EXERCISE PROMPT: Identify and pull out each line of the entries in which "warmer" occurs.
INFORMATION SHOWN below:
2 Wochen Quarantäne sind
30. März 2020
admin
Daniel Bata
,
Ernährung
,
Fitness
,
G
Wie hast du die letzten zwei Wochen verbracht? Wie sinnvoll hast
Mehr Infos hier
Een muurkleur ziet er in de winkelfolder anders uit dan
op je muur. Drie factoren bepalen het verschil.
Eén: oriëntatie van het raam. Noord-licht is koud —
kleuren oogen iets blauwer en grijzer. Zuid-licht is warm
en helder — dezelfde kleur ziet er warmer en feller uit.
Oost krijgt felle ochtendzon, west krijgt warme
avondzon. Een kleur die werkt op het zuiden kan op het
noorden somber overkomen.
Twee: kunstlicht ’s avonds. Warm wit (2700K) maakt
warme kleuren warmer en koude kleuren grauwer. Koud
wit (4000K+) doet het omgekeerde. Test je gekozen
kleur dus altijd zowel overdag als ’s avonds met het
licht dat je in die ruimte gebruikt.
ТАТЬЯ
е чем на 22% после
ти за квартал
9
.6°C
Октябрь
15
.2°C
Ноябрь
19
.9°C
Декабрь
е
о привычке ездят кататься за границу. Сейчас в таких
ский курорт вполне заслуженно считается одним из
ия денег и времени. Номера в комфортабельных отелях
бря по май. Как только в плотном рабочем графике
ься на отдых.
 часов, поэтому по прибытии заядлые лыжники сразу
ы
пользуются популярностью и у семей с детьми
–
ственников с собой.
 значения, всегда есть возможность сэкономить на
End of INFORMATION SHOWN.
RESULT OF THIS TASK:
en helder — dezelfde kleur ziet er warmer en feller uit.
warme kleuren warmer en koude kleuren grauwer. Koud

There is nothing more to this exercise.